First, patients were divided into those who underwent mitral valve
repair (n=7) and those who underwent mitral valve replacement
(n=8) to
establish whether there were any specific differences in the response
of left ventricular size, performance, and
contractility related to the type of valve surgery
performed. There were none identified, probably due to the few patients
included in this investigation and the fact that this investigation was
not designed to address this issue. Second, as is evident in Fig
2
,
five patients continued to have an abnormal Ees value 1
year after successful mitral valve surgery, whereas 10 patients had
improvement in their Ees values into the normal range
(Ees
1.00 mm Hg/mL) after successful mitral valve
surgery. When the preoperative hemodynamic data in
these two groups of patients were compared, several differences were
identified. In contrast to the patients, who improved their
Ees values at the postoperative study, the patients who
continued to have abnormal left ventricular
contractility had a larger preoperative mean left
ventricular end-diastolic volume index (173±30
versus 119±26 mL/m2, P<.01) and
end-systolic volume index (89±28 versus 44±12
mL/m2, P<.001), a lower average
left ventricular ejection fraction (0.49±0.12 versus
0.63±0.09, P<.05), and a lower mean Ees value
(0.53±0.25 versus 1.16±0.71 mm Hg/mL). Thus, patients with more
severe left ventricular dilation, pump dysfunction, and
contractile impairment did not have an improvement in left
ventricular contractility after successful
mitral valve surgery, whereas those with less left
ventricular dilation, normal ejection fraction, and less
severe contractile impairment responded favorably to successful mitral
valve surgery with an improvement in left ventricular
contractility.
Left Ventriculoarterial Coupling
Relations
Left ventricular end-systolic pressure,
Pes, increased from 108±17 to 124±19 mm Hg
(P<.05) (Table 2
).
SVf also increased from 57±20 to
84±29 mL (P<.01).
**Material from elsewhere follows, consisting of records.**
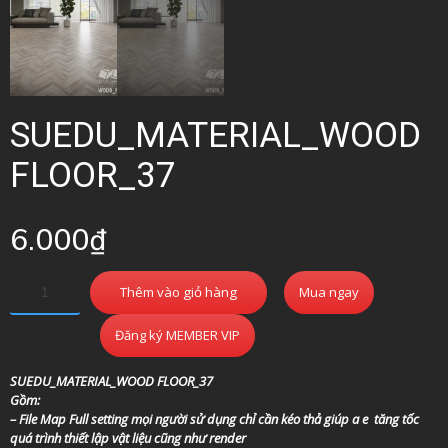
SUEDU_MATERIAL_WOOD
FLOOR_37
6.000
₫
Thêm vào giỏ hàng
Mua ngay
Đăng ký MEMBER VIP
SUEDU_MATERIAL_WOOD FLOOR_37
Gồm:
– File Map Full setting mọi người sử dụng chỉ cần kéo thả giúp a e tăng tốc
quá trình thiết lập vật liệu cũng như render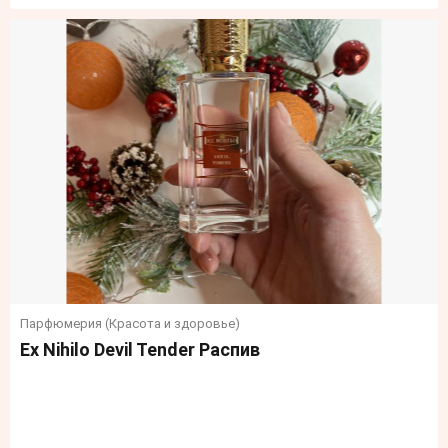
Парфюмерия (Красота и здоровье)
Ex Nihilo Devil Tender Распив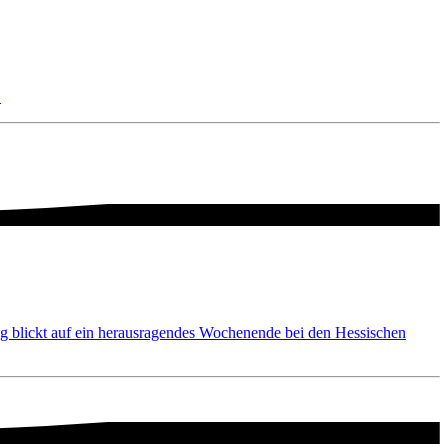
.
ng blickt auf ein herausragendes Wochenende bei den Hessischen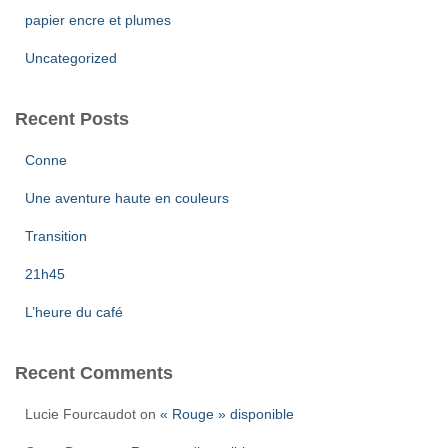
papier encre et plumes
Uncategorized
Recent Posts
Conne
Une aventure haute en couleurs
Transition
21h45
L’heure du café
Recent Comments
Lucie Fourcaudot
on
« Rouge » disponible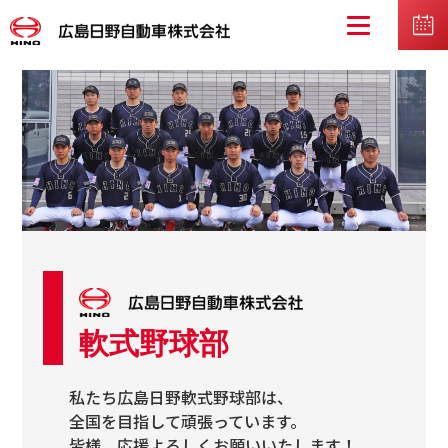
軟式野球部
私たち広島日野軟式野球部は、
全国を目指して頑張っています。
皆様、応援よろしくお願いいたします！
Thus, because SVf
increased to the same extent as Pes, effective
Ea was unchanged. Because Ees increased and
Ea did not change significantly, there was an improvement
in left ventriculoarterial coupling (0.47±0.39 to
1.81±1.63, P<.01, Fig 3
). The average
SWf increased from 61±25 to 99±46 g-m
(P=.01), and the mean left ventricular pump
efficiency also improved. The average left
ventricular pump efficiency increased from 0.23±0.10 to
0.55±0.22 (P<.0001, Fig 3
). Furthermore, 1
year after
successful mitral valve surgery, the patients who did not improve their
left ventricular contractility had a larger
mean left ventricular end-diastolic volume
index (111±29 versus 79±27 mL/m2,
P=.05) and end-systolic volume index (66±34 versus
34±17
mL/m2, P<.05), a lower mean ejection
fraction (0.43±0.19 versus 0.58±0.11), a lower mean
Ees/Ea (0.43±0.27 versus 2.50±1.58,
P=.01), and a worse average pump efficiency (0.33±0.17
versus 0.67±0.13, P<.001) compared with patients with
long-term mitral regurgitation who improved their left
ventricular contractility after mitral
valve surgery.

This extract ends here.